Listed records Block Start

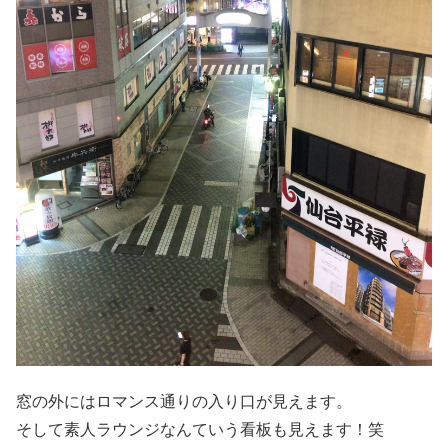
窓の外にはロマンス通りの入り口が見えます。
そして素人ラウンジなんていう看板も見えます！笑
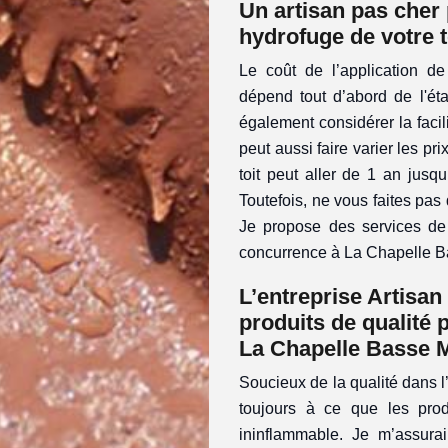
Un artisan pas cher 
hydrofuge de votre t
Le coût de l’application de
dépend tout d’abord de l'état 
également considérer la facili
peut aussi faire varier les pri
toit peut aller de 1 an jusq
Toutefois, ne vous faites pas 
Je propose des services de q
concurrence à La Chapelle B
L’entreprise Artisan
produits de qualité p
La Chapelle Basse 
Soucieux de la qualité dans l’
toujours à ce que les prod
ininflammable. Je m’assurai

Listed records Block End
Listed records Block Start

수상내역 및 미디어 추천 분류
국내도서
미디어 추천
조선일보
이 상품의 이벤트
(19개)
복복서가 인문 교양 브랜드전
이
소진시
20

Listed records Block End

# Task to complete:
Please copy the lines above exactly, starting at the line that holds "窓の外にはロマンス通りの入り口が見えます。" and ending at the line that holds "ininflammable. Je m’assurai"; include both, but no pictures.

# Written answer:
窓の外にはロマンス通りの入り口が見えます。
そして素人ラウンジなんていう看板も見えます！笑
Un artisan pas cher 
hydrofuge de votre t
Le coût de l’application de
dépend tout d’abord de l'état 
également considérer la facili
peut aussi faire varier les pri
toit peut aller de 1 an jusq
Toutefois, ne vous faites pas 
Je propose des services de q
concurrence à La Chapelle B
L’entreprise Artisan
produits de qualité p
La Chapelle Basse 
Soucieux de la qualité dans l’
toujours à ce que les prod
ininflammable. Je m’assurai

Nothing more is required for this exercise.